I think this will remain a problem on any platform that includes enough Americans. The general public in America just seems unaware of anything outside America.
I think this stems from their education system, what they (don't) broadcast on mass-media and how normal and even laudable they consider fanatical nationalism to be (did you know they require children to swear devotion to the nation state every day at school!?).
In any case, I don't think this is a problem that any platform that wants to include Americans can avoid.
It's also extremely expensive and honestly most of us don't get enough PTO to do that really. Shitposting online is cheap and easily distracts from how Americans work more hours on average than even Japan.

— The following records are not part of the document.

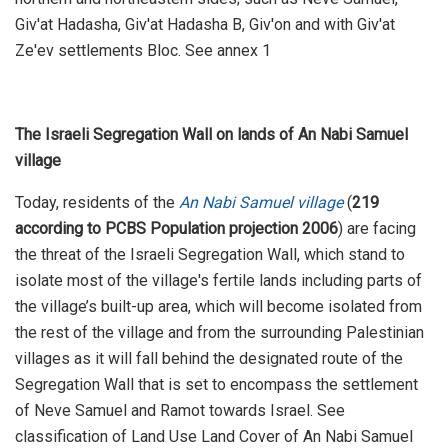
Giv'at Hadasha, Giv'at Hadasha B, Giv'on and with Giv'at
Ze'ev settlements Bloc. See annex 1
The Israeli Segregation Wall on lands of An Nabi Samuel
village
Today, residents of the
An Nabi Samuel village
(
219
according to PCBS Population projection 2006
) are facing
the threat of the Israeli Segregation Wall, which stand to
isolate most of the village's fertile lands including parts of
the village’s built-up area, which will become isolated from
the rest of the village and from the surrounding Palestinian
villages as it will fall behind the designated route of the
Segregation Wall that is set to encompass the settlement
of Neve Samuel and Ramot towards Israel. See
classification of Land Use Land Cover of An Nabi Samuel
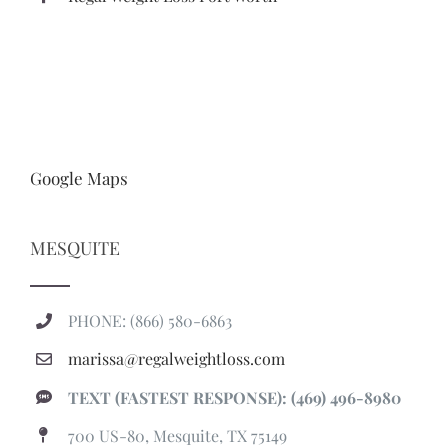
Google Maps
MESQUITE
PHONE: (866) 580-6863
marissa@regalweightloss.com
TEXT (FASTEST RESPONSE): (469) 496-8980
700 US-80, Mesquite, TX 75149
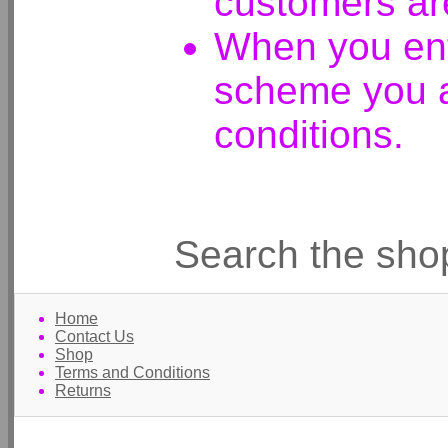
customers ar
When you ent
scheme you a
conditions.
Search the sho
Home
Contact Us
Shop
Terms and Conditions
Returns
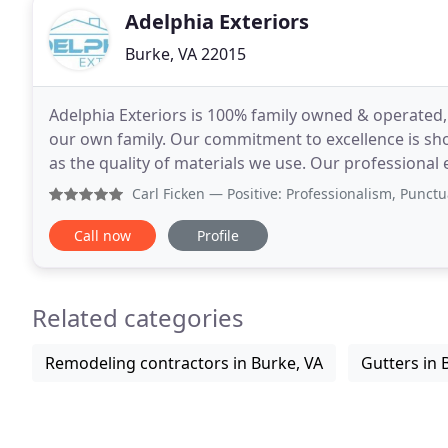
Adelphia Exteriors
Burke, VA 22015
Adelphia Exteriors is 100% family owned & operated,
our own family. Our commitment to excellence is sho
as the quality of materials we use. Our professiona
experience serving Northern Virginia homeowners
Carl Ficken
— Positive: Professionalism, Punctuality, Qual
Call now
Profile
Related categories
Remodeling contractors in Burke, VA
Gutters in 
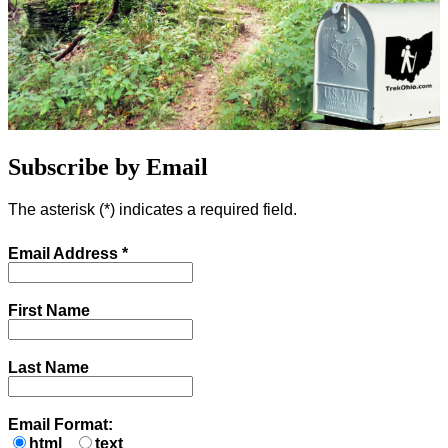
Subscribe by Email
The asterisk (
*
) indicates a required field.
Email Address
*
First Name
Last Name
Email Format:
html
text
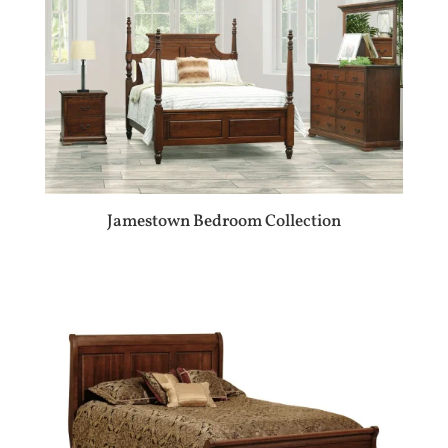
Jamestown Bedroom Collection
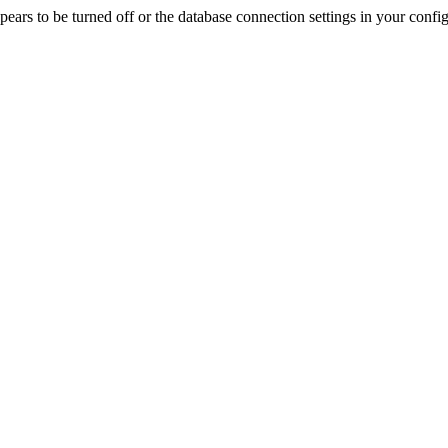
rs to be turned off or the database connection settings in your config f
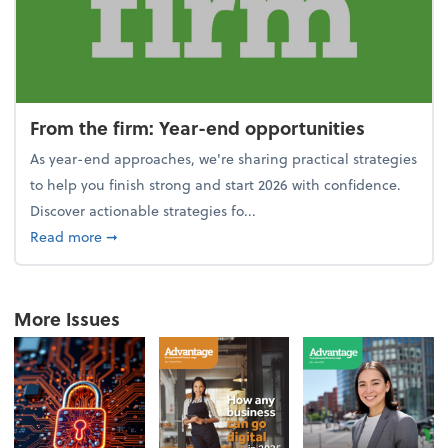
From the firm: Year-end opportunities
As year-end approaches, we're sharing practical strategies
to help you finish strong and start 2026 with confidence.
Discover actionable strategies fo...
about From the firm: Year-end opportunities
Read more
➞
More Issues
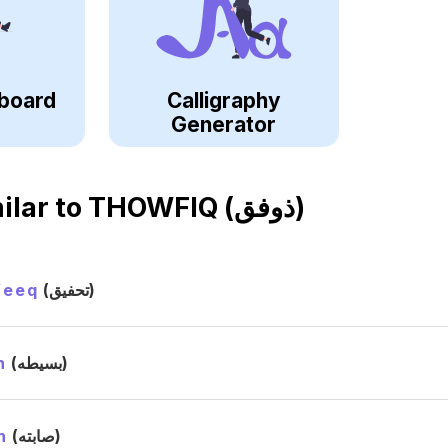
board
Calligraphy
Generator
ilar to
THOWFIQ (ذوفق)
feeq
(تحفيق)
h
(بسيطه)
h
(صابته)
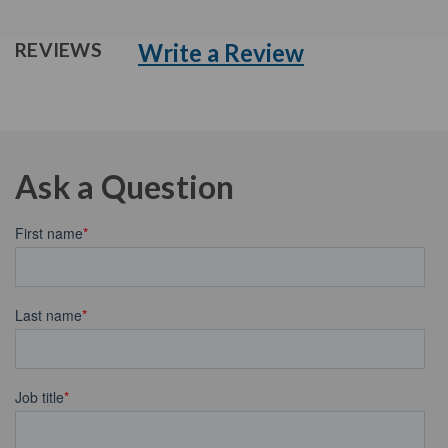
Write a Review
REVIEWS
Ask a Question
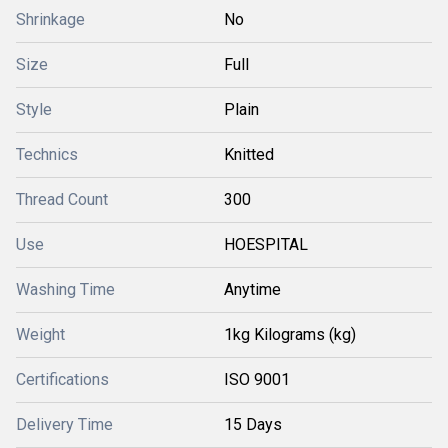
Shrinkage
No
Size
Full
Style
Plain
Technics
Knitted
Thread Count
300
Use
HOESPITAL
Washing Time
Anytime
Weight
1kg Kilograms (kg)
Certifications
ISO 9001
Delivery Time
15 Days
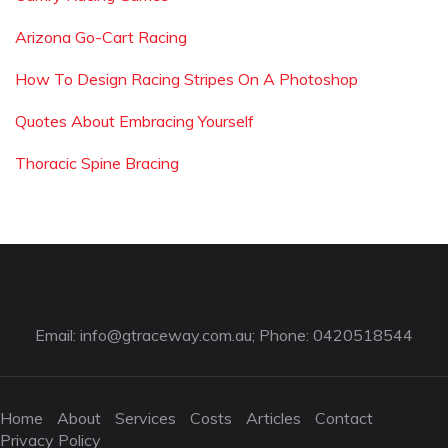
Arizona Go-Cart Racing
How To Design Racing Stripes On A Photoshop
Quotes About Embracing Yourself
Thoracic Spine Bracing
Email:
info@gtraceway.com.au
; Phone: 0420518544
Home
About
Services
Costs
Articles
Contact
Privacy Policy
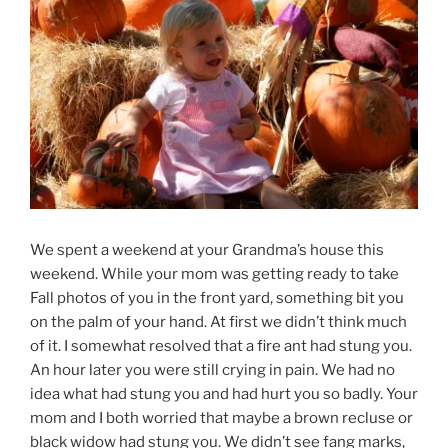
We spent a weekend at your Grandma’s house this
weekend. While your mom was getting ready to take
Fall photos of you in the front yard, something bit you
on the palm of your hand. At first we didn’t think much
of it. I somewhat resolved that a fire ant had stung you.
An hour later you were still crying in pain. We had no
idea what had stung you and had hurt you so badly. Your
mom and I both worried that maybe a brown recluse or
black widow had stung you. We didn’t see fang marks,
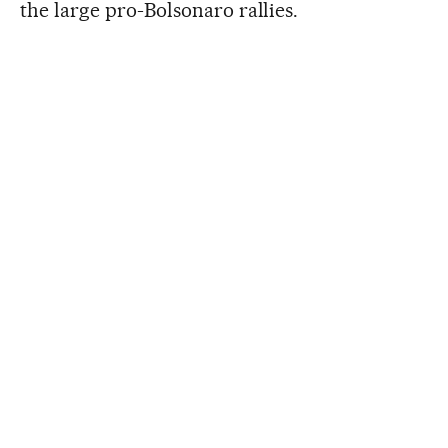
the large pro-Bolsonaro rallies.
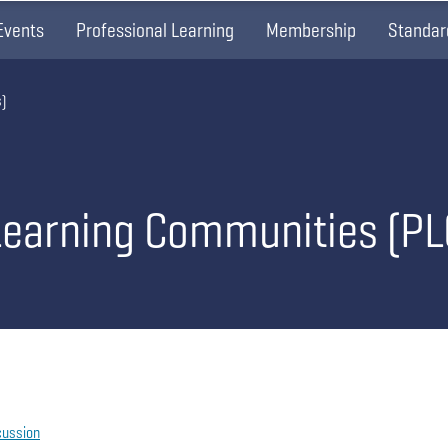
Events
Professional Learning
Membership
Standar
)
Learning Communities (PL
cussion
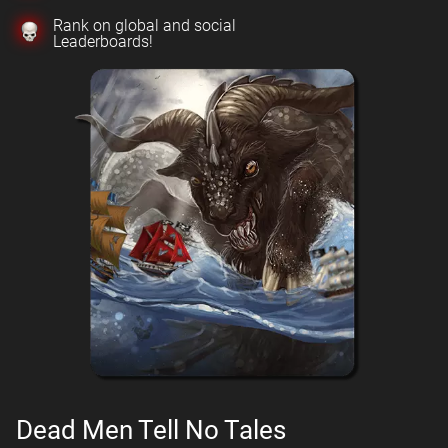
Rank on global and social
Leaderboards!
Dead Men Tell No Tales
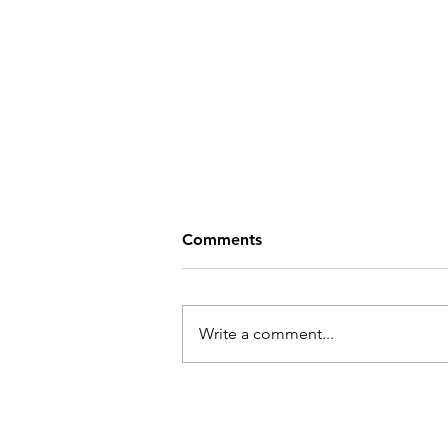
Comments
Write a comment...
Ketlin Kuusing and Sten
Saarits "The Paths That
Endure the Most"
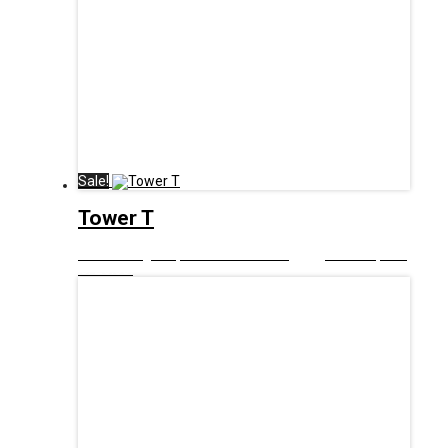
Sale!
Tower T
£
12.99
Original price was: £12.99.
£
6.00
Current price
is: £6.00.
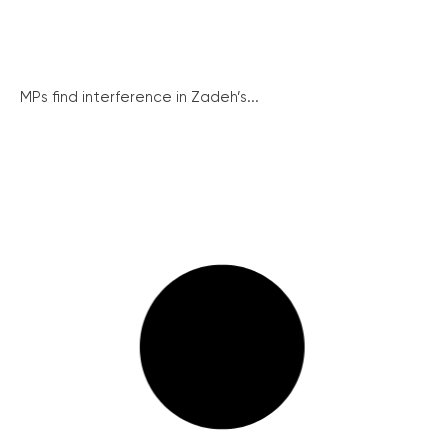
MPs find interference in Zadeh’s...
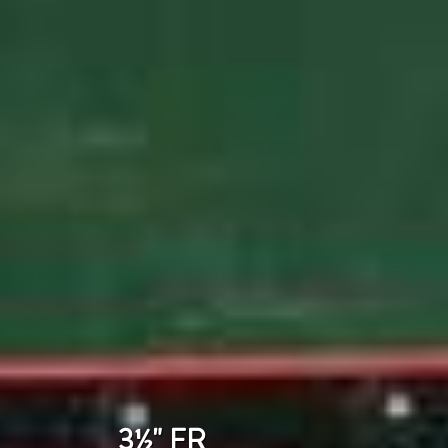
3½" FR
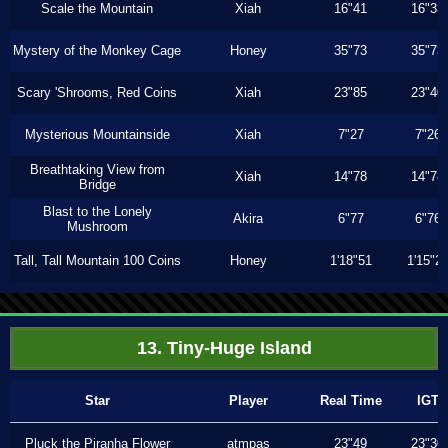
Scale the Mountain
Xiah
16"41
16"33
Mystery of the Monkey Cage
Honey
35"73
35"73
Scary 'Shrooms, Red Coins
Xiah
23"85
23"40
Mysterious Mountainside
Xiah
7"27
7"26
Breathtaking View from
Xiah
14"78
14"78
Bridge
Blast to the Lonely
Akira
6"77
6"76
Mushroom
Tall, Tall Mountain 100 Coins
Honey
1'18"51
1'15"2
13. Tiny-Huge Island
Star
Player
Real Time
IGT
Pluck the Piranha Flower
atmpas
23"49
23"30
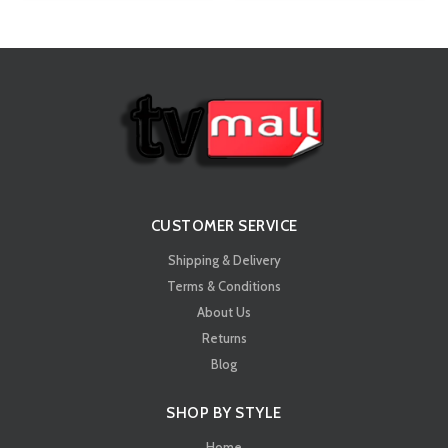
CUSTOMER SERVICE
Shipping & Delivery
Terms & Conditions
About Us
Returns
Blog
SHOP BY STYLE
Home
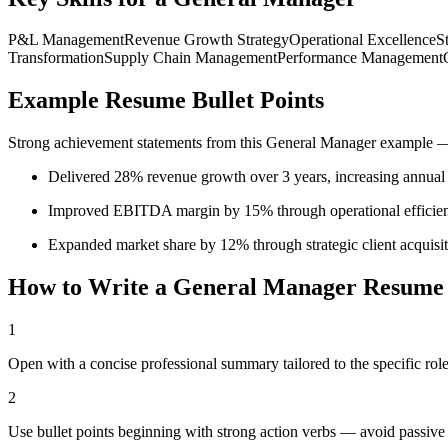
P&L Management
Revenue Growth Strategy
Operational Excellence
S
Transformation
Supply Chain Management
Performance Management
Example Resume Bullet Points
Strong achievement statements from this
General Manager
example — 
Delivered 28% revenue growth over 3 years, increasing annua
Improved EBITDA margin by 15% through operational efficiency
Expanded market share by 12% through strategic client acquisi
How to Write a
General Manager
Resume
1
Open with a concise professional summary tailored to the specific role
2
Use bullet points beginning with strong action verbs — avoid passive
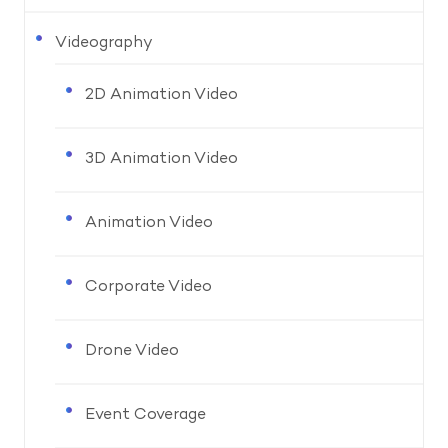
Videography
2D Animation Video
3D Animation Video
Animation Video
Corporate Video
Drone Video
Event Coverage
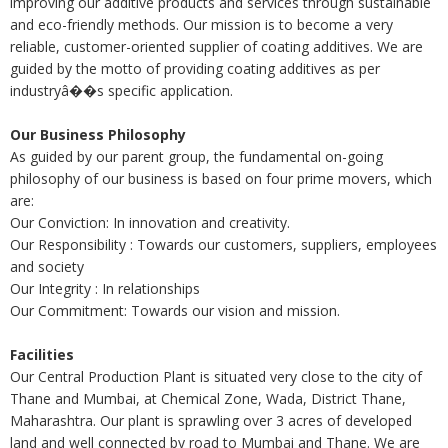
improving our additive products and services through sustainable
and eco-friendly methods. Our mission is to become a very
reliable, customer-oriented supplier of coating additives. We are
guided by the motto of providing coating additives as per
industryâ��s specific application.
Our Business Philosophy
As guided by our parent group, the fundamental on-going
philosophy of our business is based on four prime movers, which
are:
Our Conviction: In innovation and creativity.
Our Responsibility : Towards our customers, suppliers, employees
and society
Our Integrity : In relationships
Our Commitment: Towards our vision and mission.
Facilities
Our Central Production Plant is situated very close to the city of
Thane and Mumbai, at Chemical Zone, Wada, District Thane,
Maharashtra. Our plant is sprawling over 3 acres of developed
land and well connected by road to Mumbai and Thane. We are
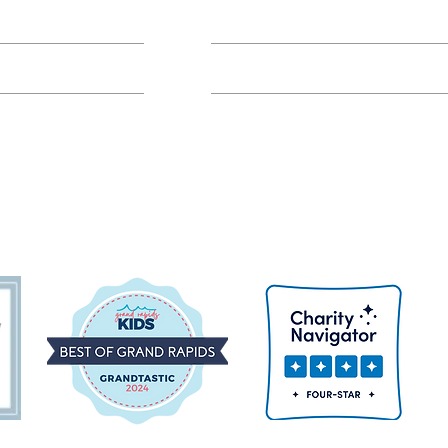
Class FAQs
Volunteer Groups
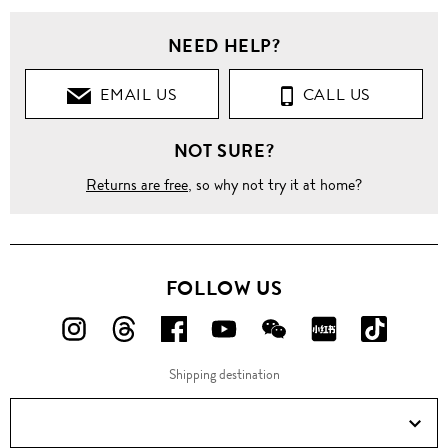
NEED HELP?
EMAIL US
CALL US
NOT SURE?
Returns are free
, so why not try it at home?
FOLLOW US
FOLLOW
FOLLOW
FOLLOW
FOLLOW
FOLLOW
FOLLOW
FOLLO
US
US
US
US
US
US
US
Shipping destination
ON
ON
ON
ON
ON
ON
ON
Instagram!
Threads!
Facebook!
YouTube!
WeChat!
RED!
Douyin!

But it's always ironic to see people upset Americans don't understand other nationalities while also not understanding why we're like this.
Well I think ideally that's what different instances should help. I'm on a Canadian instance with a lot of Canadian specific communities. I've seen instances of many other specific countries. That should theoretically counter that whole experience on Reddit
Which honestly has been one of my favourite features of Lemmy so far. I can browse All to see what everyone is talking about, I can browse Subscribed to see what I care about and I can browse Local to see what Canadians care about.
I saw this complaint on reddit a lot, but at the end of the day, it was a US based site. Of course there will be mostly Americans and they will default to that understanding.
Also, the US is a large country. It's not like Europe where you're a day trip away from 5 other countries. Most Americans can't afford travel outside the US, so they only have exposure to the many cultures within the US.
The hate Americans get for not catering discussion on a US based site to the global community is really what's strange.
Most Americans can’t afford travel outside the US, so they only have exposure to the many cultures within the US.
You can travel in a straight line over land 2700 miles from Washington to Florida without leaving the United States. Make a foray into Canada and you can travel a 4300 mile long straight line from Alaska to Florida without leaving a country that speaks majority English.
I appreciate that. What bugs me is when people don't read the name of the sub they're in though - if it's askUK or casualuk then maybe it's not the place to talk about America, particularly when it's an advice thread about laws for example.
Christ, yes. Every other comment or post was something that assumed everyone was in the USA, or that they were the greatest most perfect wonderful nation and all others are basically hell on earth.
Literally full of shit lmao. Who on reddit mainstream is talking about how the US is the greatest place on Earth.
Usually its the entire other way around where Reddit is acting like the apocalypse is about to start at any point.
Here's a new one for this thread. "People who complain about Americans over the dumbest things". It's straight up like you have a chip on your shoulder.
What id like to see on Lemmy is less America-hate... Or just hating on countries in general. Hatable humans live in countries, let's talk about them instead of everybody in that country. "Gunshot story? Must be America!" Gets old really quick
This, nationalism is just the worst.
You've achieved nothing by being born in a certain country, waving that flag around proudly thinking you're superior to anyone else is just something i can't understand.